Now Blair strikes deal to advise an oil-rich despot: Ex-PM sends team to Kazakhstan to help his friend the president
By James ChapmaN, ANDREW PIERCE and Daniel Martin
Last updated at 10:45 PM on 21st October 2011
Tony Blair has assembled a high-powered team to advise the controversial oil and gas-rich central Asian state of Kazakhstan after befriending its president during his time in Downing Street.
The former Prime Minister has brokered a deal with the country’s government to provide advice on improving its chequered international reputation and forging business links across Europe.
According to one source, the deal is worth as much as $13million (£8.2million) for the companies involved, though last night Mr Blair flatly denied making any ‘personal profit’, saying the figure quoted was incorrect.
U.S. diplomatic cables have accused Kazakhstan of ‘pervasive corruption’ and deploying ‘torture’ techniques.
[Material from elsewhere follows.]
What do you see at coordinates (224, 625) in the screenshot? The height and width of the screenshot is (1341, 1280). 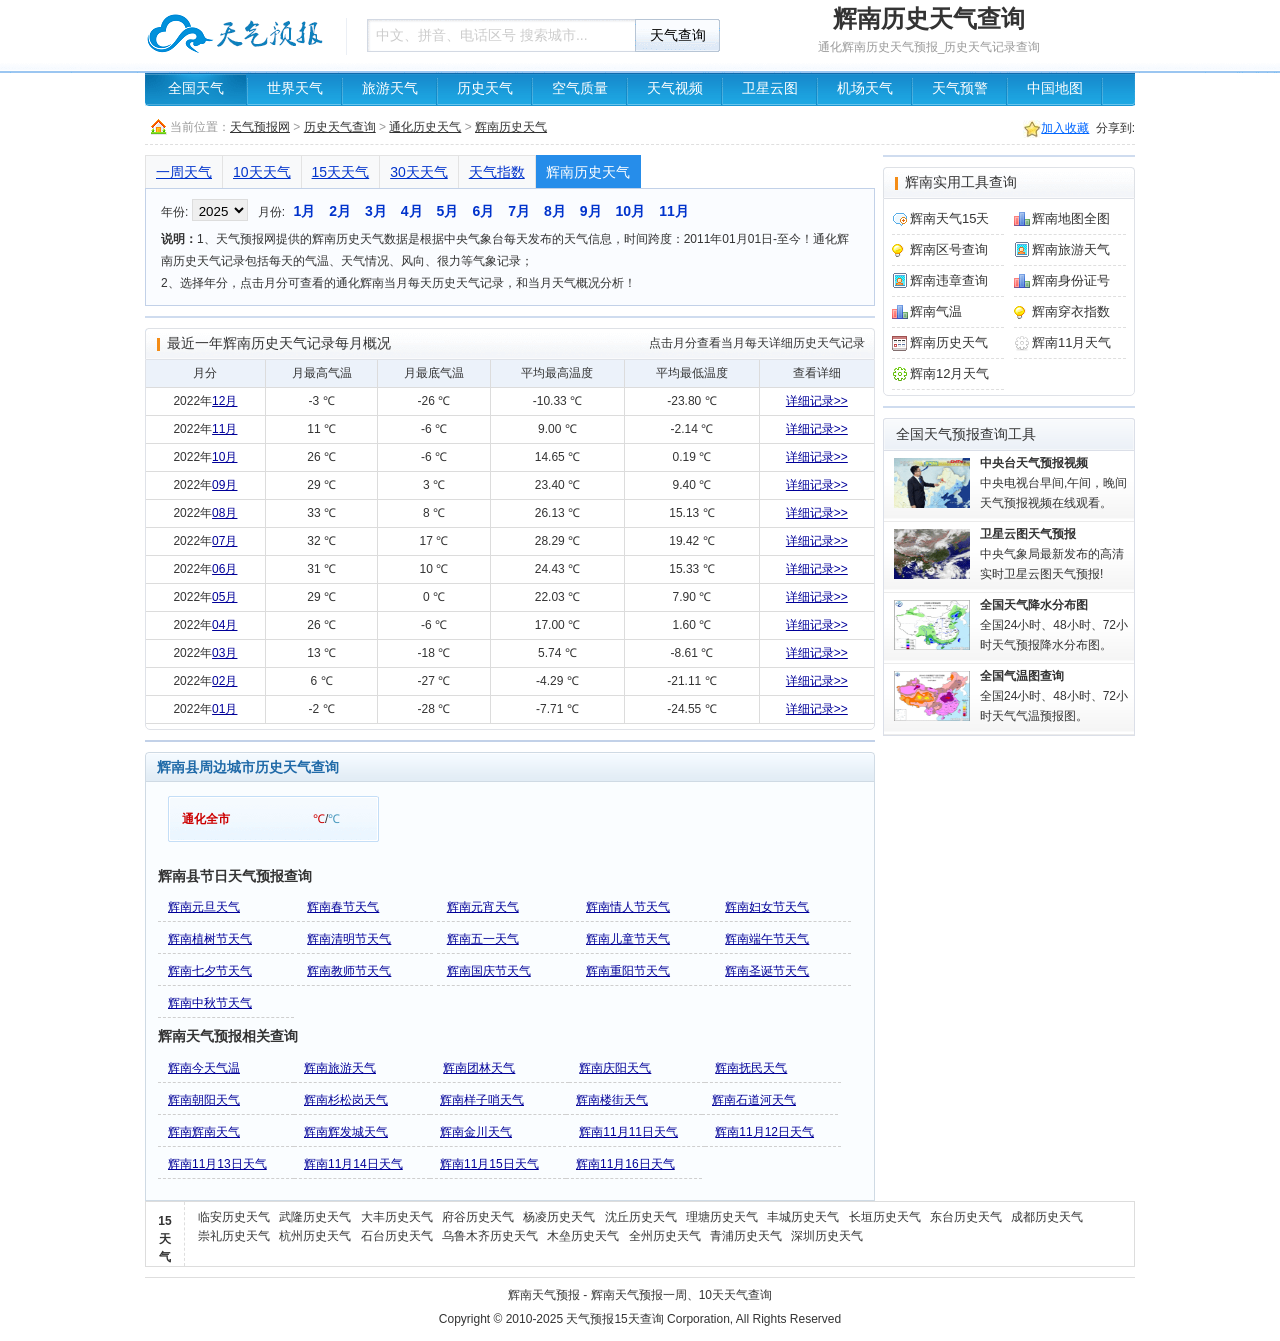 I see `04月` at bounding box center [224, 625].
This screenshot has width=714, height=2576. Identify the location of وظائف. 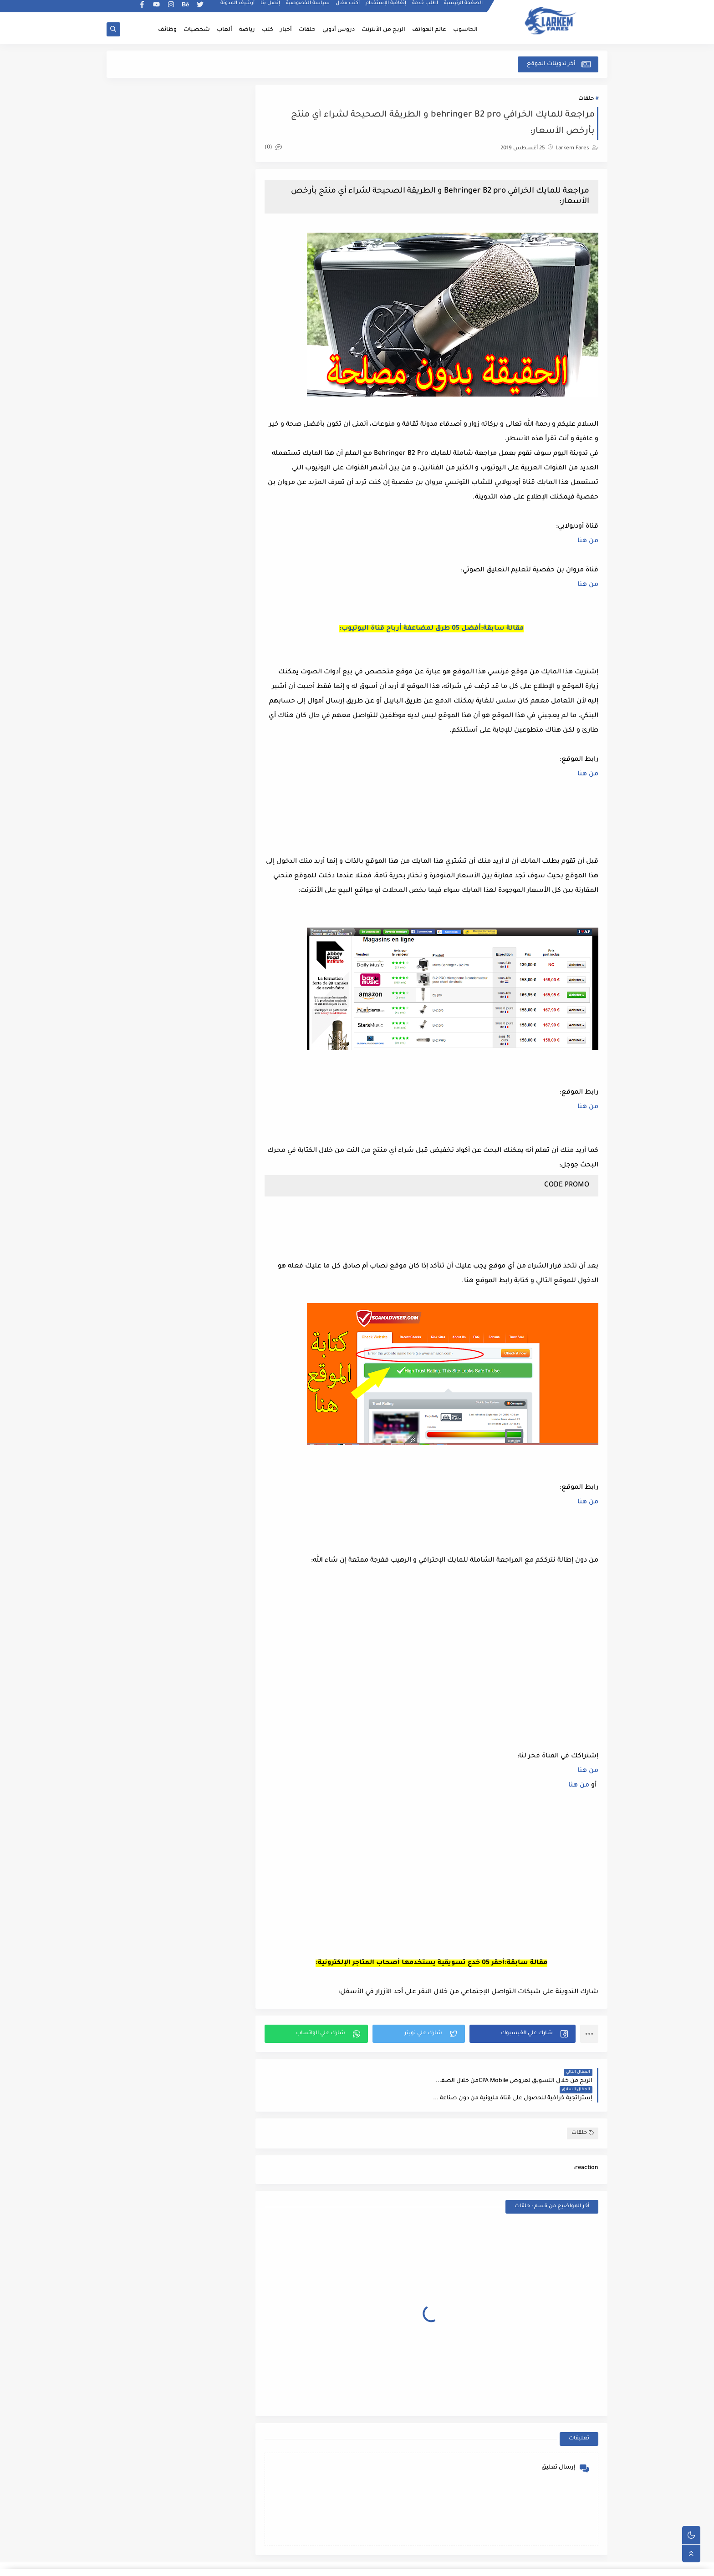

The former Prime Minister now runs an advisory firm called Tony Blair Associates, and has a wide range of clients which has included investment bank JP Morgan Chase, insurance giant Zurich and the government of Kuwait. None of these three are involved in the Kazakh deal.
Mr Blair met Kazakh president Nursultan Nazarbayev when he visited Downing Street in 2006 and has gone to great lengths to cultivate the relationship since leaving office.
The country has been desperate to improve its international image after being mocked as an underdeveloped nation of sexists and racists by British comedian Sacha Baron Cohen in the hit 2006 film Borat.
More seriously, the U.S. cables note: ‘Severe limits on ability to change their government; detainee and prisoner torture and other abuse; unhealthy prisoner conditions; arbitrary arrest and detention; lack of an independent judiciary; restrictions on freedom of speech; pervasive corruption, especially in law enforcement and the judicial system; discrimination and violence against women; trafficking in persons.’
However, a string of New Labour figures close to Mr Blair have visited the country to forge links. The former Prime Minister himself travelled to Kazakhstan in January this year to meet President Nazarbayev.
At the January 31 meeting, he is understood to have discussed the establishment of new financial institutions to attract investment. Many of the investors could be wealthy clients of his investment advisory company, Firerush Ventures No. 3.
Just ten days later, former Downing Street chief of staff Jonathan Powell flew to Kazakhstan leading a high-powered team. Mr Powell had helped Mr Blair set up his investment firm and works for the company. The visit was apparently to do with human rights.
Craig Murray, former British ambassador to neighbouring Uzbekistan, said earlier this year: ‘All Tony Blair is really doing, whether he knows it or not, is lending respectability to an oligarch with a shocking reputation on human rights.’
Mr Blair is also known to have visited Kazakhstan in 2008, when he told state-owned Kazakh TV: ‘I am very glad to visit Astana [the capital] and Kazakhstan. Your capital is a very unique city. It demonstrates the power and development level of Kazakhstan.’ And in 2003, Mr Blair sent his chief fundraiser Lord Levy to scope out Kazakhstan in a bid to help UK firms win contracts.
Alastair Campbell, meanwhile, visited Kazakhstan earlier this month, and was spotted on a plane back from Astana. The former spin doctor would not say whether his visit was connected to Mr Blair. Although he said he was doing some consultancy work, he said it was ‘nothing like on the scale that Tony is doing’.
A spokesman for Mr Blair last night did not respond to questions about whether Mr Powell and Mr Campbell were part of the team advising the Kazakhs.
However, Portland, a communications company with close links to New Labour, is understood to be involved.
Mr Blair’s spokesman confirmed: ‘Tony Blair has helped put together a team of international advisors and consultants to set up an advisory group for the Kazakhs, with a team of people working on the ground. The work they are doing is excellent, sensible and supports the reforms they are making. The Kazakhs also engage with a number of other former European leaders.
‘Tony Blair last visited Kazakhstan in May of this year to attend a conference. He has taken no personal profit and is not doing business in Kazakhstan.
‘To be clear, Tony Blair is not personally making a profit directly or indirectly through Tony Blair Associates or any other company on this. The $13million figure is wrong.’
A spokesman for Portland declined to comment.
Mr Blair is believed to have made at least £20million since he left Downing Street in June 2007.